**GOAL OF THE EXERCISE:** Every line of the data below should be retyped exactly, with no images carried over.

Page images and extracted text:
* * *
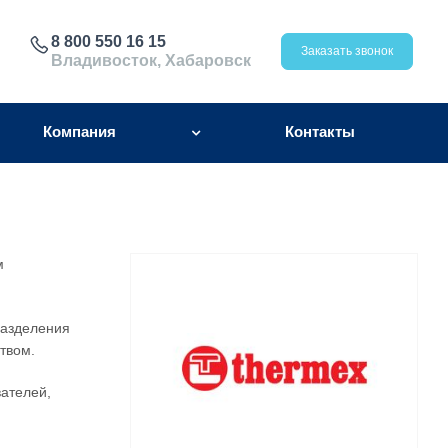
8 800 550 16 15
Заказать звонок
Владивосток, Хабаровск
Компания
Контакты
м
разделения
твом.
вателей,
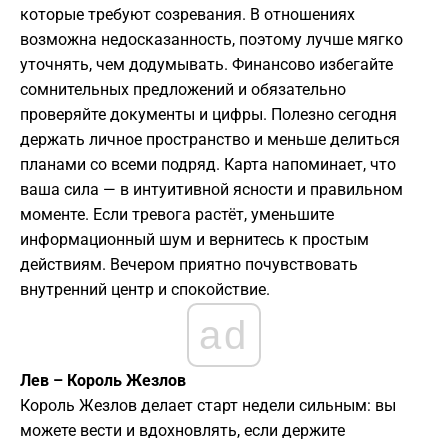
которые требуют созревания. В отношениях
возможна недосказанность, поэтому лучше мягко
уточнять, чем додумывать. Финансово избегайте
сомнительных предложений и обязательно
проверяйте документы и цифры. Полезно сегодня
держать личное пространство и меньше делиться
планами со всеми подряд. Карта напоминает, что
ваша сила — в интуитивной ясности и правильном
моменте. Если тревога растёт, уменьшите
информационный шум и вернитесь к простым
действиям. Вечером приятно почувствовать
внутренний центр и спокойствие.
ad
Лев – Король Жезлов
Король Жезлов делает старт недели сильным: вы
можете вести и вдохновлять, если держите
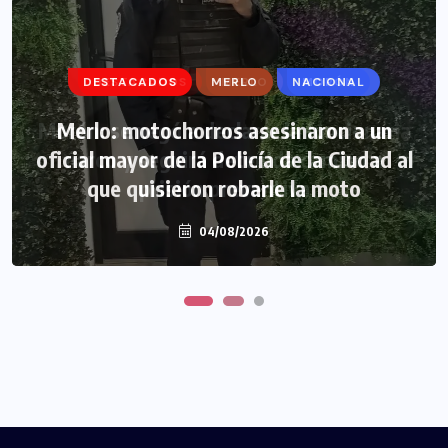
DESTACADOS
DESTACADOS
MERLO
MERLO
NACIONAL
MORÓN
Morón: se negó a declarar la funcionaria
Merlo: motochorros asesinaron a un
oficial mayor de la Policía de la Ciudad al
narco y seguirá detenida camino a
que quisieron robarle la moto
prisión preventiva
04/08/2026
04/08/2026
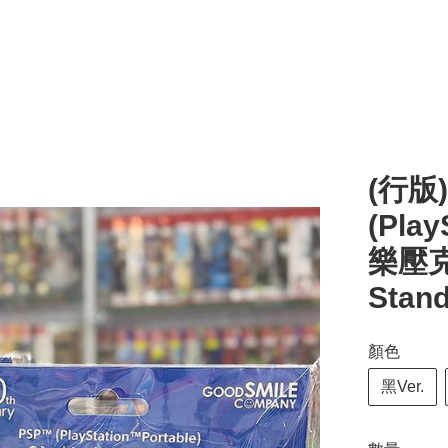
(行版)
(Pla
樂壓克力
Stand
顏色
黑Ver.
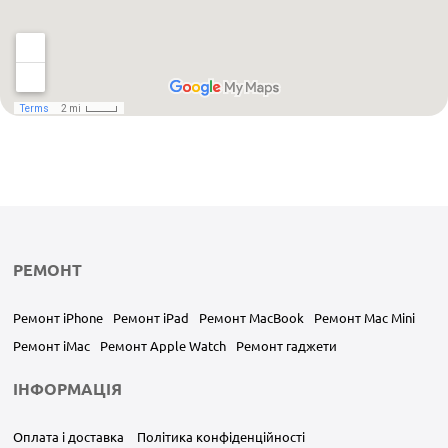
РЕМОНТ
Ремонт iPhone
Ремонт iPad
Ремонт MacBook
Ремонт Mac Mini
Ремонт iMac
Ремонт Apple Watch
Ремонт гаджети
ІНФОРМАЦІЯ
Оплата і доставка
Політика конфіденційності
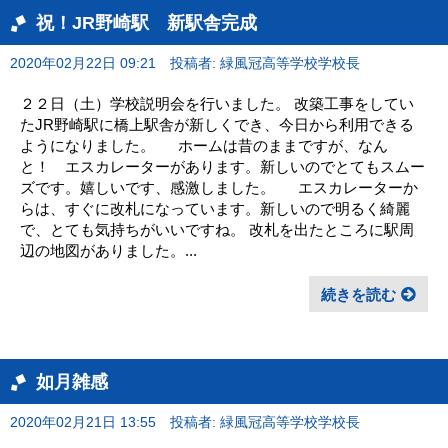
祝！JR野崎駅 新駅舎完成
2020年02月22日 09:21
投稿者: 緑風冠高等学校学校長
２２日（土）学校説明会を行いました。 改築工事をしてい
たJR野崎駅に橋上駅舎が新しくでき、今日から利用できる
ようになりました。 ホームは昔のままですが、なん
と！ エスカレーターがあります。新しいのでとてもスムー
ズです。嬉しいです、感激しました。 エスカレーターか
らは、すぐに改札になっています。新しいので明るく綺麗
で、とても気持ちがいいですね。 改札を出たところに駅周
辺の地図がありました。...
続きを読む
如月雑感
2020年02月21日 13:55
投稿者: 緑風冠高等学校学校長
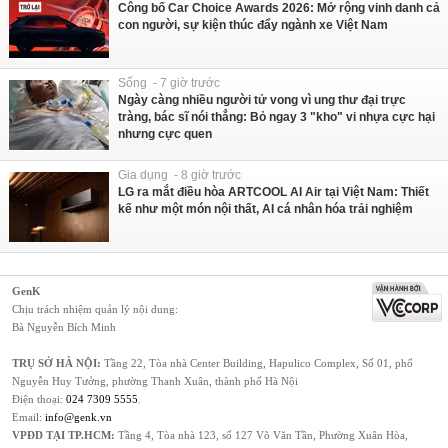
Công bố Car Choice Awards 2026: Mở rộng vinh danh cả
con người, sự kiện thúc đẩy ngành xe Việt Nam
Sống - 7 giờ trước
Ngày càng nhiều người tử vong vì ung thư đại trực
tràng, bác sĩ nói thẳng: Bỏ ngay 3 "kho" vi nhựa cực hại
nhưng cực quen
Gia dụng - 8 giờ trước
LG ra mắt điều hòa ARTCOOL AI Air tại Việt Nam: Thiết
kế như một món nội thất, AI cá nhân hóa trải nghiệm
GenK
Chịu trách nhiệm quản lý nội dung:
Bà Nguyễn Bích Minh
TRỤ SỞ HÀ NỘI:
Tầng 22, Tòa nhà Center Building, Hapulico Complex, Số 01, phố
Nguyễn Huy Tưởng, phường Thanh Xuân, thành phố Hà Nội
Điện thoại:
024 7309 5555
.
Email:
info@genk.vn
VPĐD TẠI TP.HCM:
Tầng 4, Tòa nhà 123, số 127 Võ Văn Tần, Phường Xuân Hòa,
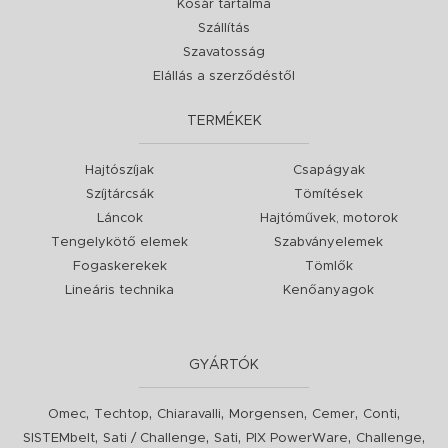
Kosár tartalma
Szállítás
Szavatosság
Elállás a szerződéstől
TERMÉKEK
Hajtószíjak
Csapágyak
Szíjtárcsák
Tömítések
Láncok
Hajtóművek, motorok
Tengelykötő elemek
Szabványelemek
Fogaskerekek
Tömlők
Lineáris technika
Kenőanyagok
GYÁRTÓK
,
,
,
,
,
,
Omec
Techtop
Chiaravalli
Morgensen
Cemer
Conti
,
,
,
,
,
SISTEMbelt
Sati / Challenge
Sati
PIX PowerWare
Challenge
* * *
**ANSWER TO THIS TASK:**
8 800 550 16 15
Заказать звонок
Владивосток, Хабаровск
Компания
Контакты
м
разделения
твом.
вателей,
которые требуют созревания. В отношениях
возможна недосказанность, поэтому лучше мягко
уточнять, чем додумывать. Финансово избегайте
сомнительных предложений и обязательно
проверяйте документы и цифры. Полезно сегодня
держать личное пространство и меньше делиться
планами со всеми подряд. Карта напоминает, что
ваша сила — в интуитивной ясности и правильном
моменте. Если тревога растёт, уменьшите
информационный шум и вернитесь к простым
действиям. Вечером приятно почувствовать
внутренний центр и спокойствие.
ad
Лев – Король Жезлов
Король Жезлов делает старт недели сильным: вы
можете вести и вдохновлять, если держите
DESTACADOS
DESTACADOS
MERLO
MERLO
NACIONAL
MORÓN
Morón: se negó a declarar la funcionaria
Merlo: motochorros asesinaron a un
oficial mayor de la Policía de la Ciudad al
narco y seguirá detenida camino a
que quisieron robarle la moto
prisión preventiva
04/08/2026
04/08/2026
(行版)
(Pla
樂壓克力
Stand
顏色
黑Ver.
РЕМОНТ
Ремонт iPhone
Ремонт iPad
Ремонт MacBook
Ремонт Mac Mini
Ремонт iMac
Ремонт Apple Watch
Ремонт гаджети
ІНФОРМАЦІЯ
Оплата і доставка
Політика конфіденційності
祝！JR野崎駅 新駅舎完成
2020年02月22日 09:21
投稿者: 緑風冠高等学校学校長
２２日（土）学校説明会を行いました。 改築工事をしてい
たJR野崎駅に橋上駅舎が新しくでき、今日から利用できる
ようになりました。 ホームは昔のままですが、なん
と！ エスカレーターがあります。新しいのでとてもスムー
ズです。嬉しいです、感激しました。 エスカレーターか
らは、すぐに改札になっています。新しいので明るく綺麗
で、とても気持ちがいいですね。 改札を出たところに駅周
辺の地図がありました。...
続きを読む
如月雑感
2020年02月21日 13:55
投稿者: 緑風冠高等学校学校長
Công bố Car Choice Awards 2026: Mở rộng vinh danh cả
con người, sự kiện thúc đẩy ngành xe Việt Nam
Sống - 7 giờ trước
Ngày càng nhiều người tử vong vì ung thư đại trực
tràng, bác sĩ nói thẳng: Bỏ ngay 3 "kho" vi nhựa cực hại
nhưng cực quen
Gia dụng - 8 giờ trước
LG ra mắt điều hòa ARTCOOL AI Air tại Việt Nam: Thiết
kế như một món nội thất, AI cá nhân hóa trải nghiệm
GenK
Chịu trách nhiệm quản lý nội dung:
Bà Nguyễn Bích Minh
TRỤ SỞ HÀ NỘI:
Tầng 22, Tòa nhà Center Building, Hapulico Complex, Số 01, phố
Nguyễn Huy Tưởng, phường Thanh Xuân, thành phố Hà Nội
Điện thoại:
024 7309 5555
.
Email:
info@genk.vn
VPĐD TẠI TP.HCM:
Tầng 4, Tòa nhà 123, số 127 Võ Văn Tần, Phường Xuân Hòa,
Kosár tartalma
Szállítás
Szavatosság
Elállás a szerződéstől
TERMÉKEK
Hajtószíjak
Csapágyak
Szíjtárcsák
Tömítések
Láncok
Hajtóművek, motorok
Tengelykötő elemek
Szabványelemek
Fogaskerekek
Tömlők
Lineáris technika
Kenőanyagok
GYÁRTÓK
,
,
,
,
,
,
Omec
Techtop
Chiaravalli
Morgensen
Cemer
Conti
,
,
,
,
,
SISTEMbelt
Sati / Challenge
Sati
PIX PowerWare
Challenge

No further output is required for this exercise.